Surveillance particulière de la masse salariale

Pour ce qui est des dépenses, l’État entend poursuivre sa politique de rationalisation et d’efficience afin de dégager des économies budgétaires susceptibles de financer les priorités nationales. Une vigilance particulière sera accordée aux dépenses de personnel.

« La maîtrise de la masse salariale demeure un impératif de soutenabilité budgétaire. À cet effet, les plafonds d’emplois rémunérés continueront d’être déterminés sur la base des effectifs réels et des prévisions de recrutements autorisées par le Gouvernement », précise la lettre circulaire.

La volonté des autorités est également de soumettre tout nouvel engagement susceptible d’avoir un impact sur la masse salariale à une évaluation préalable de la soutenabilité budgétaire. La validation des autorités compétentes sera requise avant toute formalisation.

Vers la suppression de certaines lignes de dépenses

L’État veut également rationaliser les acquisitions de biens et services à travers une programmation rigoureuse, qui ne prendra en compte que les besoins jugés incompressibles.

Dans ce cadre, les institutions constitutionnelles et les ministères sont invités à limiter leurs propositions budgétaires « aux dépenses strictement nécessaires au fonctionnement normal de leurs services ».

Les autorités envisagent par ailleurs une réduction significative, voire la suppression, de certaines lignes de dépenses systématiquement reconduites d’une année à l’autre sans justification suffisante. Sont notamment visées, les dépenses liées à l’acquisition de mobilier, de fournitures de bureau et de matériels informatiques.

Rationalisation des subventions, l’électricité visée

La lettre circulaire prévoit également une rationalisation des transferts courants et des transferts en capital, en particulier des subventions accordées à certains secteurs.

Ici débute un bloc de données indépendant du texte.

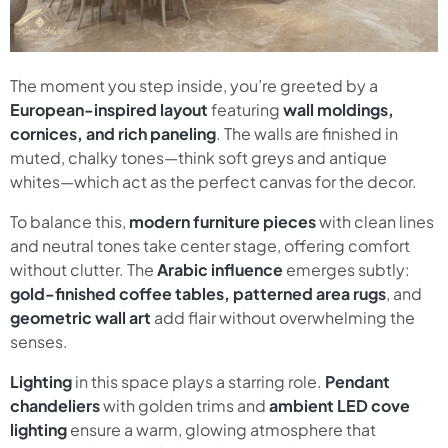
The moment you step inside, you’re greeted by a
European-inspired layout
featuring
wall moldings,
cornices, and rich paneling
. The walls are finished in
muted, chalky tones—think soft greys and antique
whites—which act as the perfect canvas for the decor.
To balance this,
modern furniture pieces
with clean lines
and neutral tones take center stage, offering comfort
without clutter. The
Arabic influence
emerges subtly:
gold-finished coffee tables, patterned area rugs
, and
geometric wall art
add flair without overwhelming the
senses.
Lighting
in this space plays a starring role.
Pendant
chandeliers
with golden trims and
ambient LED cove
lighting
ensure a warm, glowing atmosphere that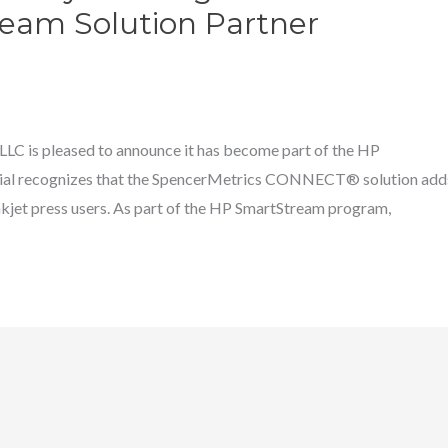
eam Solution Partner
C is pleased to announce it has become part of the HP
ial recognizes that the SpencerMetrics CONNECT® solution add
 inkjet press users. As part of the HP SmartStream program,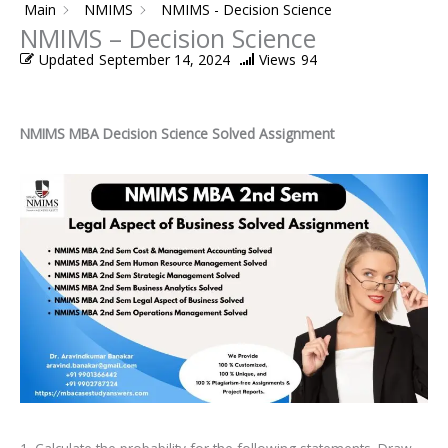
Main
NMIMS
NMIMS - Decision Science
NMIMS – Decision Science
Updated
September 14, 2024
Views
94
NMIMS MBA Decision Science Solved Assignment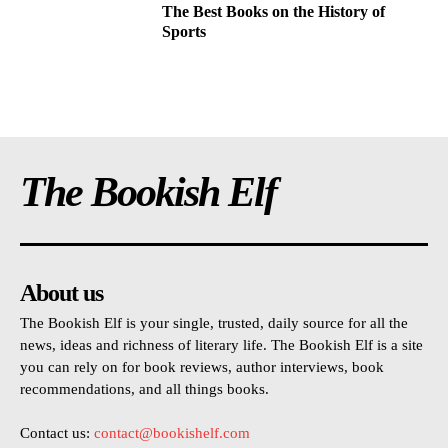
The Best Books on the History of
Sports
The Bookish Elf
About us
The Bookish Elf is your single, trusted, daily source for all the
news, ideas and richness of literary life. The Bookish Elf is a site
you can rely on for book reviews, author interviews, book
recommendations, and all things books.
Contact us:
contact@bookishelf.com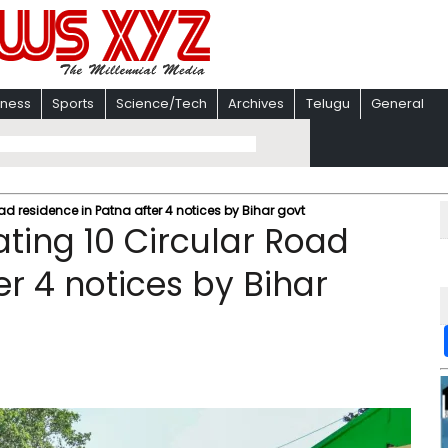
iness
Sports
Science/Tech
Archives
Telugu
General
ad residence in Patna after 4 notices by Bihar govt
ting 10 Circular Road
er 4 notices by Bihar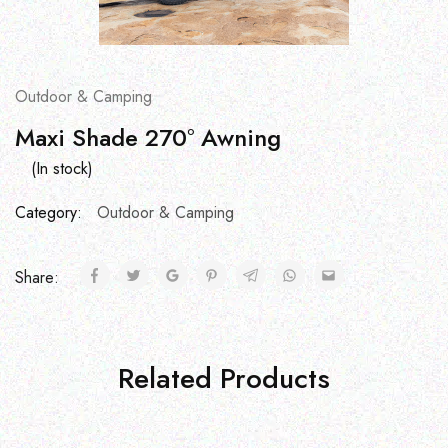
Outdoor & Camping
Maxi Shade 270° Awning
(In stock)
Category:
Outdoor & Camping
Share:
Related Products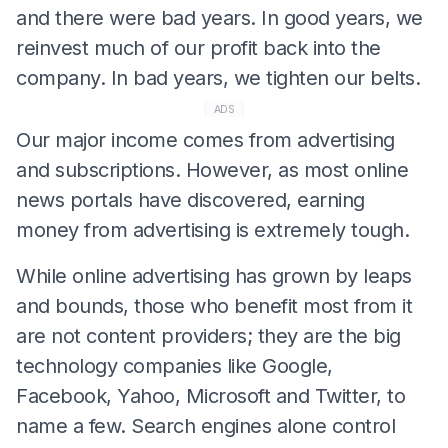
and there were bad years. In good years, we
reinvest much of our profit back into the
company. In bad years, we tighten our belts.
ADS
Our major income comes from advertising
and subscriptions. However, as most online
news portals have discovered, earning
money from advertising is extremely tough.
While online advertising has grown by leaps
and bounds, those who benefit most from it
are not content providers; they are the big
technology companies like Google,
Facebook, Yahoo, Microsoft and Twitter, to
name a few. Search engines alone control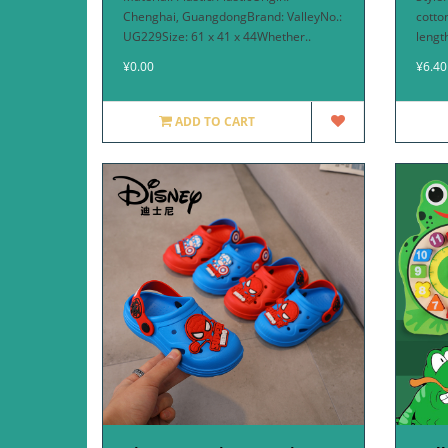
Chenghai, GuangdongBrand: ValleyNo.:
cotto
UG229Size: 61 x 41 x 44Whether..
lengt
¥0.00
¥6.40
ADD TO CART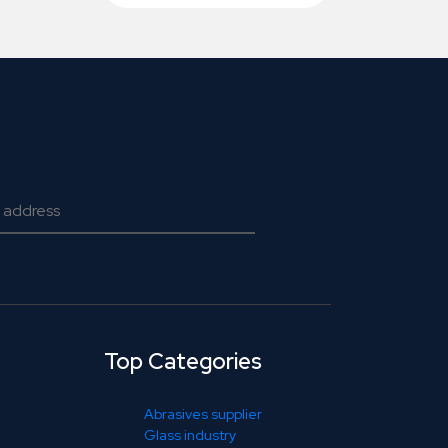
Top Categories
Abrasives supplier
Glass industry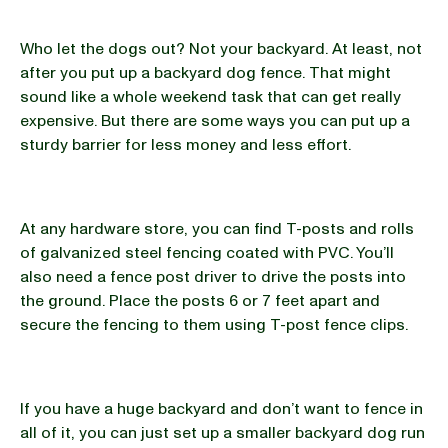
Who let the dogs out? Not your backyard. At least, not
after you put up a backyard dog fence. That might
sound like a whole weekend task that can get really
expensive. But there are some ways you can put up a
sturdy barrier for less money and less effort.
At any hardware store, you can find T-posts and rolls
of galvanized steel fencing coated with PVC. You’ll
also need a fence post driver to drive the posts into
the ground. Place the posts 6 or 7 feet apart and
secure the fencing to them using T-post fence clips.
If you have a huge backyard and don’t want to fence in
all of it, you can just set up a smaller backyard dog run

Pour y parvenir, les autorités envisagent « un meilleur ciblage des bénéficiaires » ainsi que la mise en œuvre de réformes structurelles dans le secteur de l’énergie, qui absorbe la part la plus importante des transferts publics.

Instructions pour les factures d’eau et d’électricité

Dans le même temps, le gouvernement entend consolider les transferts sociaux, notamment les filets de protection destinés aux couches vulnérables, à travers l’élargissement du Registre national unique (RNU).

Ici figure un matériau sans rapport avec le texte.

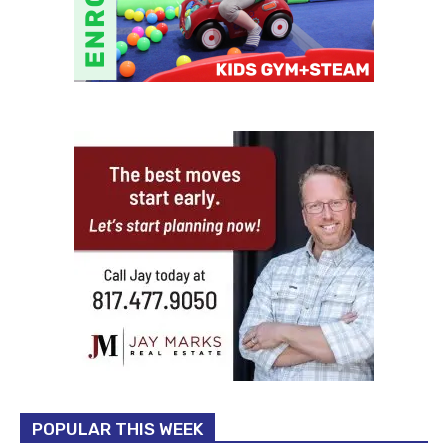
POPULAR THIS WEEK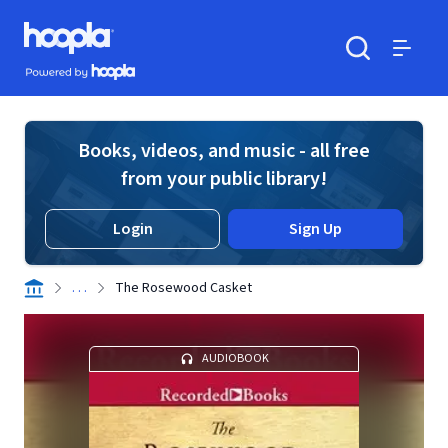
Skip to main content
Hoopla logo
Powered by Hoopla
Search
Menu
Books, videos, and music - all free
from your public library!
Login
Sign Up
. . .
The Rosewood Casket
AUDIOBOOK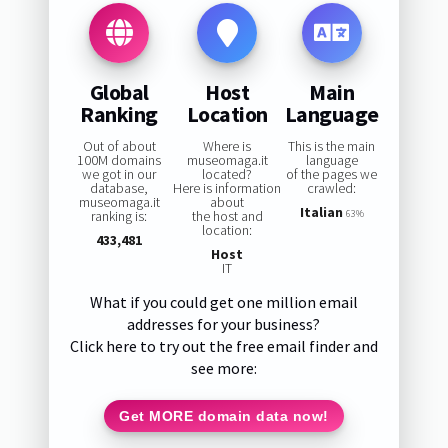
Global
Host
Main
Ranking
Location
Language
Out of about
Where is
This is the main
100M domains
museomaga.it
language
we got in our
located?
of the pages we
database,
Here is information
crawled:
museomaga.it
about
Italian
ranking is:
the host and
63%
location:
433,481
Host
IT
What if you could get one million email
addresses for your business?
Click here to try out the free email finder and
see more:
Get MORE domain data now!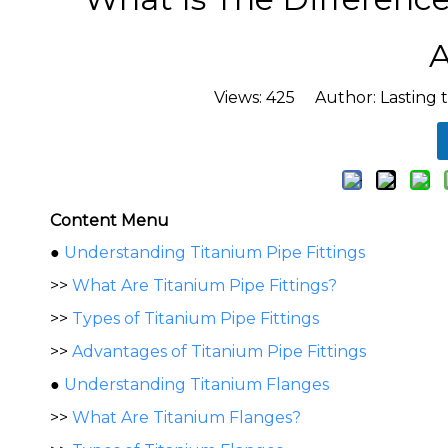
A
Views:
425
Author: Lasting 
Content Menu
●
Understanding Titanium Pipe Fittings
>>
What Are Titanium Pipe Fittings?
>>
Types of Titanium Pipe Fittings
>>
Advantages of Titanium Pipe Fittings
●
Understanding Titanium Flanges
>>
What Are Titanium Flanges?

Concernant les dépenses d’eau et d’électricité, l’autorité rappelle aux organes exécutifs et délibérants des établissements publics qu’ils doivent « veiller systématiquement à la couverture annuelle des dépenses permanentes d’eau et d’électricité et au paiement des factures y relatives dans les délais ».

Priorité à l’achèvement des projets en cours

En matière d’investissement, les projets inscrits au budget 2027 devront être alignés sur les priorités de l’Agenda national de transformation et orientés prioritairement vers les opérations présentant un impact économique et social significatif.

Mais, compte tenu des contraintes budgétaires, les autorités ont tranché : « la priorité sera accordée à l’achèvement des projets en cours avant le financement de nouveaux projets ».

Comment l’État compte accroître ses ressources

Pour ce qui est du renforcement de la mobilisation des recettes, le gouvernement entend s’appuyer sur la réforme du Code général des impôts et du Code des douanes, la digitalisation des procédures, ainsi que sur le renforcement de la taxation des transactions numériques, des jeux de hasard, de l’alcool et du tabac, entre autres. L’État compte également tirer davantage de ressources des secteurs minier et pétrolier.

À partir de 2027, les autorités prévoient aussi de renforcer la Stratégie de recettes à moyen terme (SRMT), en privilégiant l’élargissement de l’assiette fiscale plutôt que le relèvement des taux d’imposition. L’objectif affiché est d’accroître la pression fiscale de 1,5 à 2 points de PIB à l’horizon 2030.

Cohérence budgétaire et poursuite des objectifs

Ces orientations devront ainsi guider l’ensemble des institutions constitutionnelles et des ministères dans la préparation de leurs propositions budgétaires. L’objectif final est de garantir la cohérence du projet de loi de finances initiale pour 2027 avec les priorités et les objectifs poursuivis par le gouvernement.